What this task involves — Transcribe every line below exactly; no image goes into the output.
<<<<
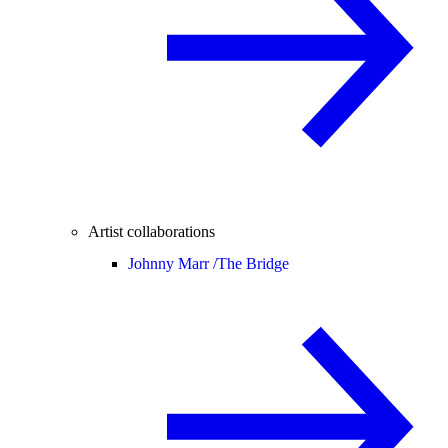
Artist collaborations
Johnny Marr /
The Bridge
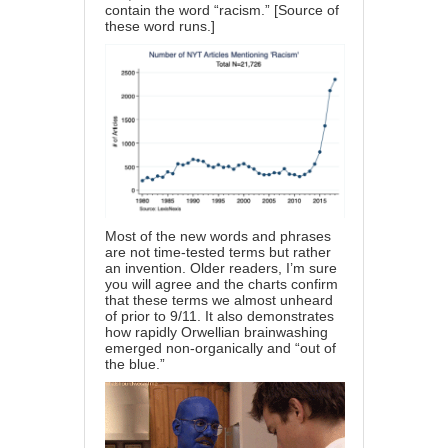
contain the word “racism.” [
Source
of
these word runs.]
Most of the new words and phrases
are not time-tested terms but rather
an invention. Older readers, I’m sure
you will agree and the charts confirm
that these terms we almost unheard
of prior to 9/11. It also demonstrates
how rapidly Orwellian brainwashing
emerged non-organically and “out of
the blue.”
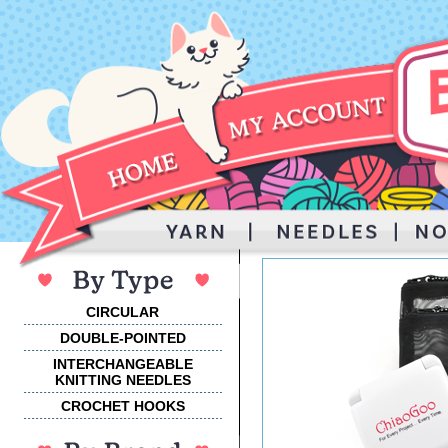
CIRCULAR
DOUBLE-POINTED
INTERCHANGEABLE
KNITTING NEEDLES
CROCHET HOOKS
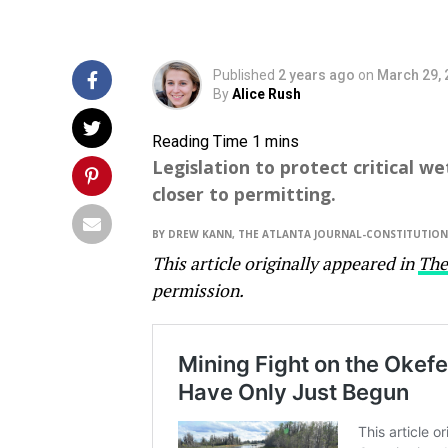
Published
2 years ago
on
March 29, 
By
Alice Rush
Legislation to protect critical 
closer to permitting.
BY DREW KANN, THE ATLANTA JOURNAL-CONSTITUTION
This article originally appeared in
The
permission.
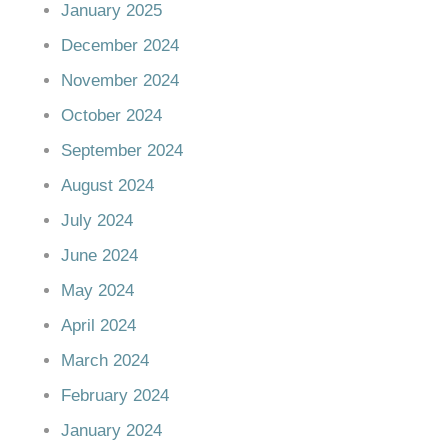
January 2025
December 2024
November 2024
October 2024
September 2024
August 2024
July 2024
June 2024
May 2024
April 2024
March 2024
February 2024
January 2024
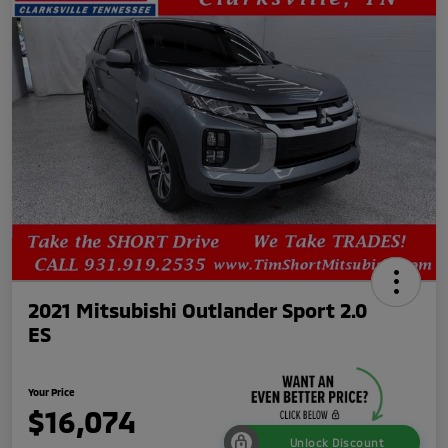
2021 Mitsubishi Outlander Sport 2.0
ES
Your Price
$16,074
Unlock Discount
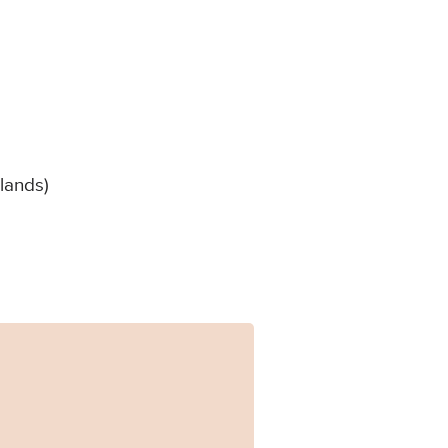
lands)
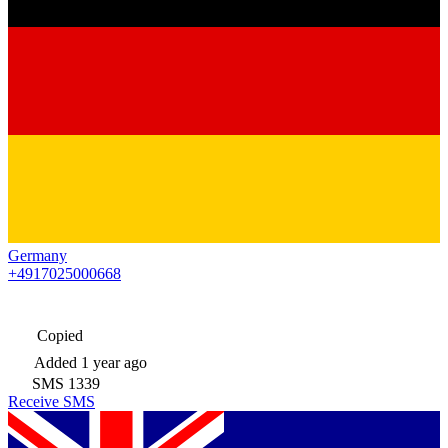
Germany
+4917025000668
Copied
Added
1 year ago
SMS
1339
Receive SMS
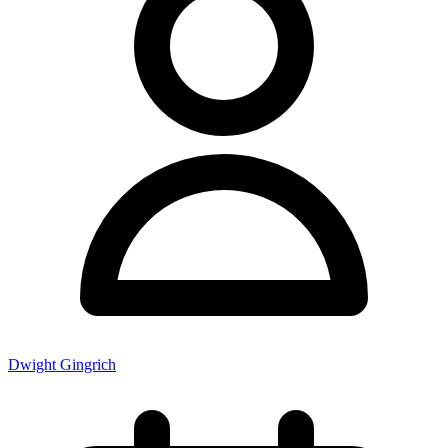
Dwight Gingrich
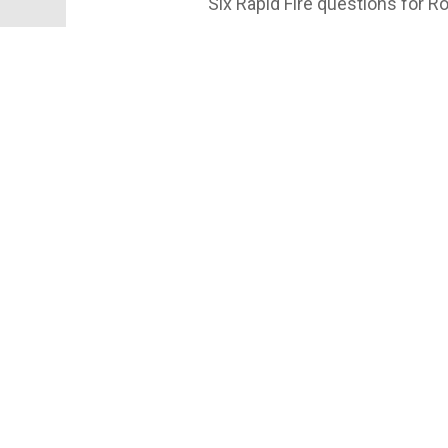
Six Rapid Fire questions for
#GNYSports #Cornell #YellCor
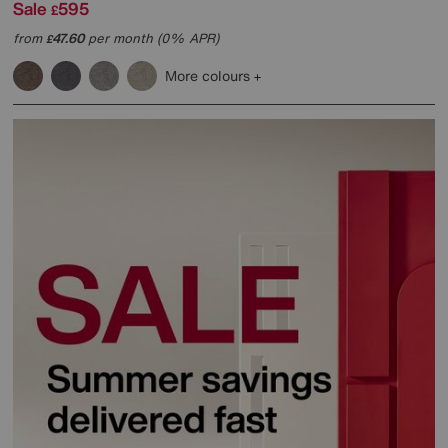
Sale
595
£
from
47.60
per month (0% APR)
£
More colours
>>>>
Solution for this problem —
Artist collaborations
Johnny Marr /
The Bridge
contain the word “racism.” [
Source
of
these word runs.]
Most of the new words and phrases
are not time-tested terms but rather
an invention. Older readers, I’m sure
you will agree and the charts confirm
that these terms we almost unheard
of prior to 9/11. It also demonstrates
how rapidly Orwellian brainwashing
emerged non-organically and “out of
the blue.”
CIRCULAR
DOUBLE-POINTED
INTERCHANGEABLE
KNITTING NEEDLES
CROCHET HOOKS
Published
2 years ago
on
March 29, 
By
Alice Rush
Legislation to protect critical 
closer to permitting.
BY DREW KANN, THE ATLANTA JOURNAL-CONSTITUTION
This article originally appeared in
The
permission.
January 2025
December 2024
November 2024
October 2024
September 2024
August 2024
July 2024
June 2024
May 2024
April 2024
March 2024
February 2024
January 2024
2021 Mitsubishi Outlander Sport 2.0
ES
Your Price
$16,074
Unlock Discount
lands)
Germany
+4917025000668
Copied
Added
1 year ago
SMS
1339
Receive SMS
Dwight Gingrich
Six Rapid Fire questions for
#GNYSports #Cornell #YellCor
Sale
595
£
from
47.60
per month (0% APR)
£
More colours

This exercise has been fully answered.